How to minimise the impact of Brexit
In this article, James Stephens, Managing Director of Offsite Solutions, the UK’s leading bathroom pod manufacturer, looks at the impact of Brexit on the construction industry and how taking an offsite approach can mitigate some of the economic uncertainty.
According to the RICS, UK construction could lose eight per cent of its workforce post-Brexit – around 200,000 EU workers. The availability of labour in urban centres is one of the biggest challenges created by Brexit and could lead to significantly higher project costs.
If there are restrictions in the movement of labour, there will be pressure on wage inflation, which could be as high as 15% because of the reduced labour pool. The fall in the value of sterling also means that the UK will be a less attractive work destination and no longer the first choice for construction workers.
Over the last 20 years, the ready availability of overseas labour has resulted in very low levels of apprenticeships in the UK. If these workers do return to their countries of origin, the UK simply does not have sufficient domestic labour to address the skills gap.
How offsite is helping to address Skills Shortages
Offsite manufacture uses lean production techniques and better management of resources. This facilitates more efficient use of permanent, highly trained, multi-skilled labour with less reliance on subcontracted trades and improved quality control.
In-situ construction requires around seven different trades and ten-15 operations plus the required drying times. With offsite manufacture, this is reduced to a single supplier, which means less risk of delays and simplified procurement and project management.
Mitigating the risk of material cost increases
It is estimated that at least a quarter of all materials used in UK construction are imported – underlining the susceptibility of the industry to currency fluctuations.

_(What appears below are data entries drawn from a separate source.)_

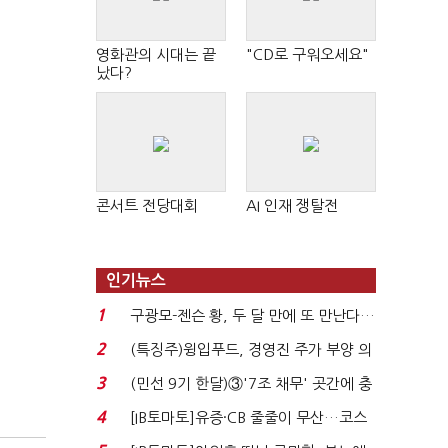
영화관의 시대는 끝
"CD로 구워오세요"
났다?
콘서트 전당대회
AI 인재 쟁탈전
인기뉴스
1
구광모-젠슨 황, 두 달 만에 또 만난다…
로봇·AI 등 논...
2
(특징주)윙입푸드, 경영진 주가 부양 의
지에 상한가...
3
(민선 9기 한달)③'7조 채무' 곳간에 충
격…추미애, 20년...
4
[IB토마토]유증·CB 줄줄이 무산…코스
닥 벌점 급증에 ...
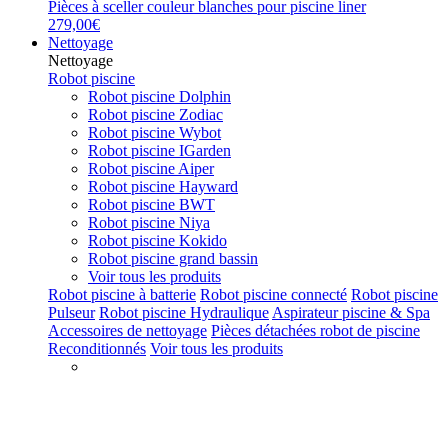
Pièces à sceller couleur blanches pour piscine liner
279,00€
Nettoyage
Nettoyage
Robot piscine
Robot piscine Dolphin
Robot piscine Zodiac
Robot piscine Wybot
Robot piscine IGarden
Robot piscine Aiper
Robot piscine Hayward
Robot piscine BWT
Robot piscine Niya
Robot piscine Kokido
Robot piscine grand bassin
Voir tous les produits
Robot piscine à batterie
Robot piscine connecté
Robot piscine
Pulseur
Robot piscine Hydraulique
Aspirateur piscine & Spa
Accessoires de nettoyage
Pièces détachées robot de piscine
Reconditionnés
Voir tous les produits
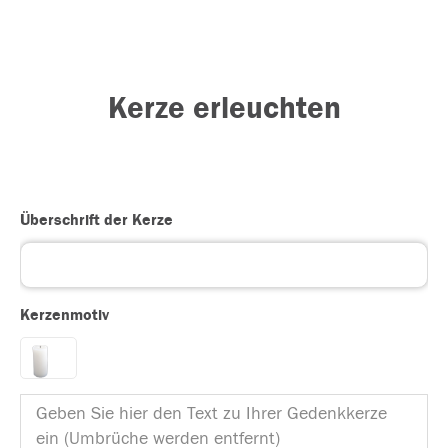
Kerze erleuchten
Überschrift der Kerze
Kerzenmotiv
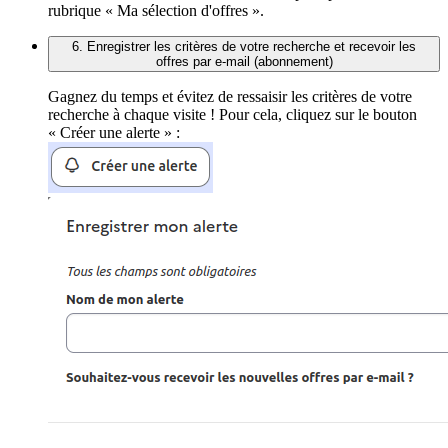
rubrique « Ma sélection d'offres ».
6. Enregistrer les critères de votre recherche et recevoir les
offres par e-mail (abonnement)
Gagnez du temps et évitez de ressaisir les critères de votre
recherche à chaque visite ! Pour cela, cliquez sur le bouton
« Créer une alerte » :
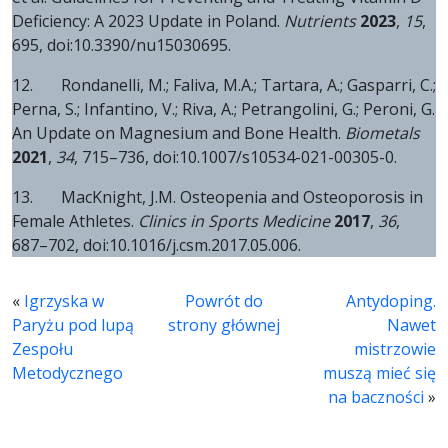
Deficiency: A 2023 Update in Poland.
Nutrients
2023
,
15
,
695, doi:10.3390/nu15030695.
12. Rondanelli, M.; Faliva, M.A.; Tartara, A.; Gasparri, C.;
Perna, S.; Infantino, V.; Riva, A.; Petrangolini, G.; Peroni, G.
An Update on Magnesium and Bone Health.
Biometals
2021
,
34
, 715–736, doi:10.1007/s10534-021-00305-0.
13. MacKnight, J.M. Osteopenia and Osteoporosis in
Female Athletes.
Clinics in Sports Medicine
2017
,
36
,
687–702, doi:10.1016/j.csm.2017.05.006.
«
Igrzyska w
Powrót do
Antydoping.
Paryżu pod lupą
strony głównej
Nawet
Zespołu
mistrzowie
Metodycznego
muszą mieć się
na baczności
»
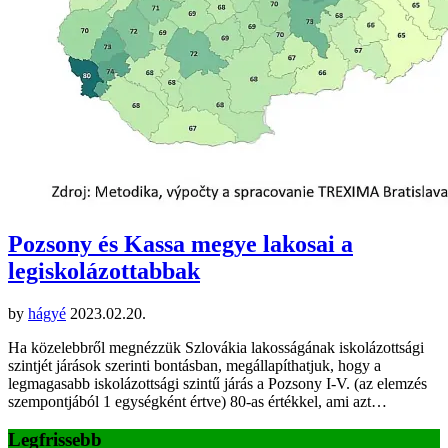
Pozsony és Kassa megye lakosai a
legiskolázottabbak
by
hágyé
2023.02.20.
Ha közelebbről megnézzük Szlovákia lakosságának iskolázottsági
szintjét járások szerinti bontásban, megállapíthatjuk, hogy a
legmagasabb iskolázottsági szintű járás a Pozsony I-V. (az elemzés
szempontjából 1 egységként értve) 80-as értékkel, ami azt…
Legfrissebb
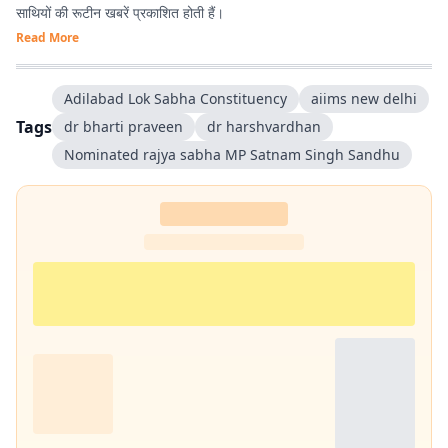
साथियों की रूटीन खबरें प्रकाशित होती हैं।
Read More
Adilabad Lok Sabha Constituency
aiims new delhi
Tags
dr bharti praveen
dr harshvardhan
Nominated rajya sabha MP Satnam Singh Sandhu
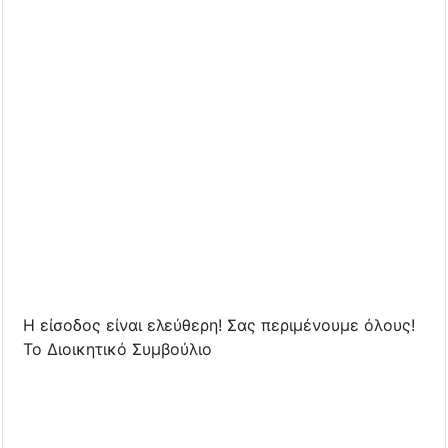
Η είσοδος είναι ελεύθερη! Σας περιμένουμε όλους!
Το Διοικητικό Συμβούλιο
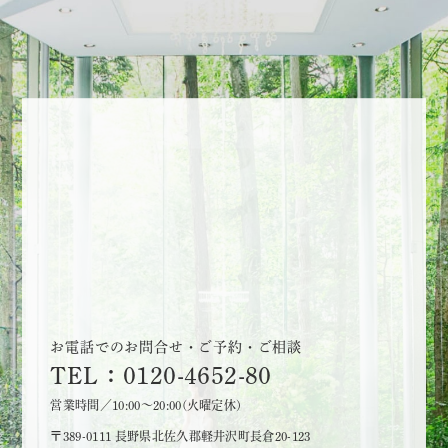
お電話でのお問合せ・ご予約・ご相談
TEL：0120-4652-80
営業時間／10:00～20:00(火曜定休)
〒389-0111 長野県北佐久郡軽井沢町長倉20-123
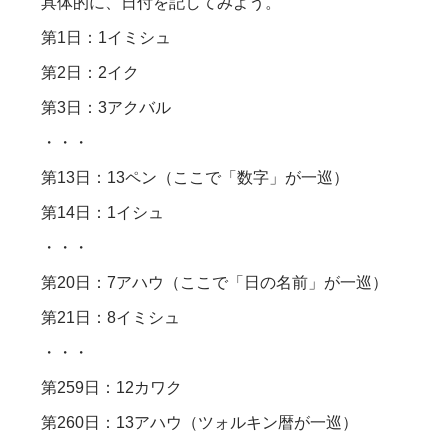
具体的に、日付を記してみよう。
第1日：1イミシュ
第2日：2イク
第3日：3アクバル
・・・
第13日：13ペン（ここで「数字」が一巡）
第14日：1イシュ
・・・
第20日：7アハウ（ここで「日の名前」が一巡）
第21日：8イミシュ
・・・
第259日：12カワク
第260日：13アハウ（ツォルキン暦が一巡）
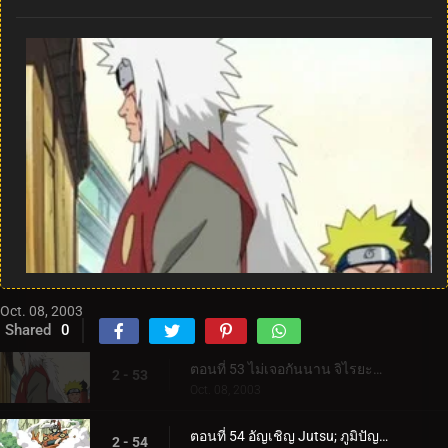
Oct. 08, 2003
Shared
0
ตอนที่ 53 ไม่เจอกันนาน จิไรยะกลับมาแล้ว!
2 - 53
Oct. 08, 2003
ตอนที่ 54 อัญเชิญ Jutsu; ภูมิปัญญาของคางคกปราชญ์!
2 - 54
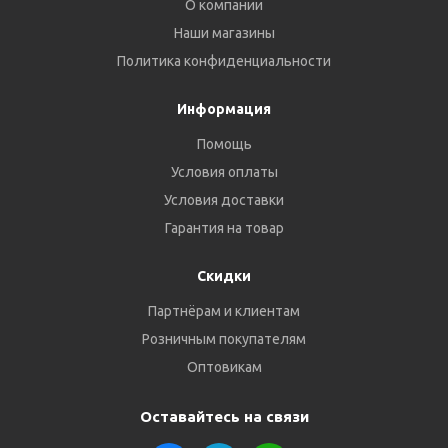
О компании
Наши магазины
Политика конфиденциальности
Информация
Помощь
Условия оплаты
Условия доставки
Гарантия на товар
Скидки
Партнёрам и клиентам
Розничным покупателям
Оптовикам
Оставайтесь на связи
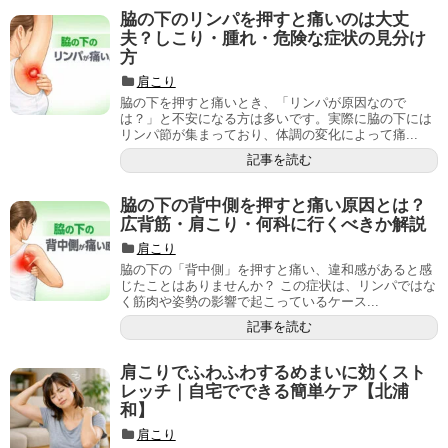
脇の下のリンパを押すと痛いのは大丈
夫？しこり・腫れ・危険な症状の見分け
方
肩こり
脇の下を押すと痛いとき、「リンパが原因なので
は？」と不安になる方は多いです。実際に脇の下には
リンパ節が集まっており、体調の変化によって痛...
記事を読む
脇の下の背中側を押すと痛い原因とは？
広背筋・肩こり・何科に行くべきか解説
肩こり
脇の下の「背中側」を押すと痛い、違和感があると感
じたことはありませんか？ この症状は、リンパではな
く筋肉や姿勢の影響で起こっているケース...
記事を読む
肩こりでふわふわするめまいに効くスト
レッチ｜自宅でできる簡単ケア【北浦
和】
肩こり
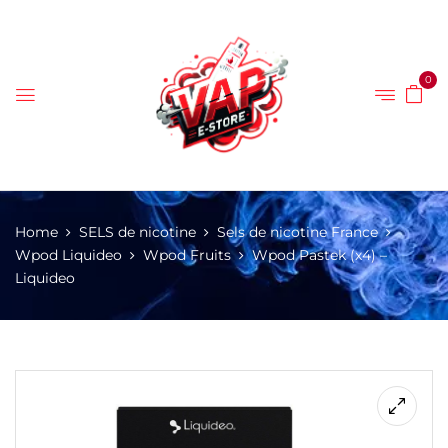
0
Home
SELS de nicotine
Sels de nicotine France
Wpod Liquideo
Wpod Fruits
Wpod Pastek (x4) –
Liquideo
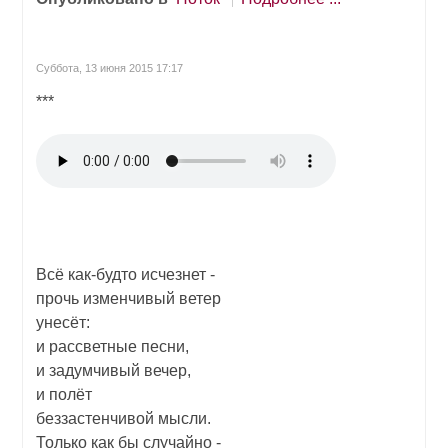
Суббота, 13 июня 2015 17:17
***
Всё как-будто исчезнет -
прочь изменчивый ветер
унесёт:
и рассветные песни,
и задумчивый вечер,
и полёт
беззастенчивой мысли.
Только как бы случайно -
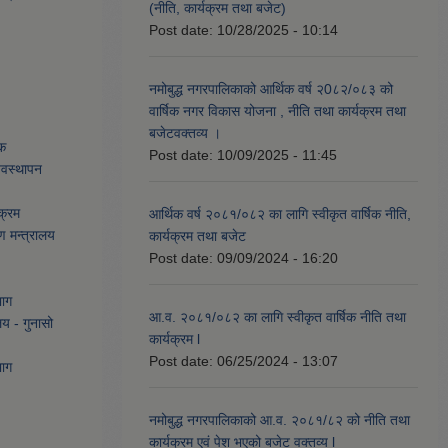
(नीति, कार्यक्रम तथा बजेट)
Post date:
10/28/2025 - 10:14
नमोबुद्ध नगरपालिकाको आर्थिक वर्ष २0८२/०८३ को
वार्षिक नगर विकास योजना , नीति तथा कार्यक्रम तथा
बजेटवक्तव्य ।
ेक
Post date:
10/09/2025 - 11:45
्यवस्थापन
क्रम
आर्थिक वर्ष २०८१/०८२ का लागि स्वीकृत वार्षिक नीति,
ण मन्त्रालय
कार्यक्रम तथा बजेट
Post date:
09/09/2024 - 16:20
भाग
आ.व. २०८१/०८२ का लागि स्वीकृत वार्षिक नीति तथा
लय - गुनासो
कार्यक्रम l
Post date:
06/25/2024 - 13:07
भाग
नमोबुद्ध नगरपालिकाको आ‍.व. २०८१/८२ को नीति तथा
कार्यक्रम एवं पेश भएको बजेट वक्तव्य l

Reports from manufacturers and construction companies predict material price increases of up to 20% because of the rising cost of materials imports and the pressure of the weaker pound. There is also the possibility of additional duties if the UK loses the benefit of the single market and limits are imposed on quantities.
We believe the use of offsite construction can mitigate the effects of Brexit because of the greater cost certainty it offers. The procurement of bathroom pods, for example, should be prioritised as the bathrooms will be delivered at an early stage in the project – even before the building envelope is installed. A better price can be agreed with early procurement and the risk of cost inflation can then be mitigated
The cost benefit of earlier procurement
As a bathroom pod manufacturer, we can achieve cost certainty because we have considerable buying power for bathroom products and materials – from taps, tiles and sanitary ware to timber, steel and oil-based materials for GRP. Long-term agreements with our supply chain give us the benefit of fixed annual prices. We place the orders for products and materials for the entire project as soon as our contract with the client is signed. Offsite manufacturers also have a more stable, longer-term, multi-skilled workforce and so are in a stronger position to protect against wage inflation.
With in-situ bathroom construction, several packages are tendered separately and typically at a later stage in the build programme. This leaves the contractor or developer much more exposed to cost increases for the finishing trades.
By entering into contract for factory-built bathrooms at an earlier stage, contractors and developers will secure a fixed price for one of the larger packages in a building project and at least 12 months ahead of the procurement process for in-situ bathroom construction. This provides critical certainty of cost and programme and removes the risk of wage inflation or material price increases.
Some positives resulting from Brexit
Whilst UK companies are having to grapple with higher costs, skills shortages and further pressure on the value of sterling, there are some positives resulting from Brexit.
Importing completed bathroom pods from Europe has become significantly more expensive. When this is combined with the longer lead times required for imports and the reduced responsiveness of manufacturers based outside the UK at the design stages, for delivery scheduling and in after sales, developers and contractors have been encouraged to focus on UK suppliers. As a result, we have seen much less competition from European bathroom pod manufacturers since the Brexit referendum which has had a very positive impact on our business and has to be good for British manufacturing and the offsite industry overall.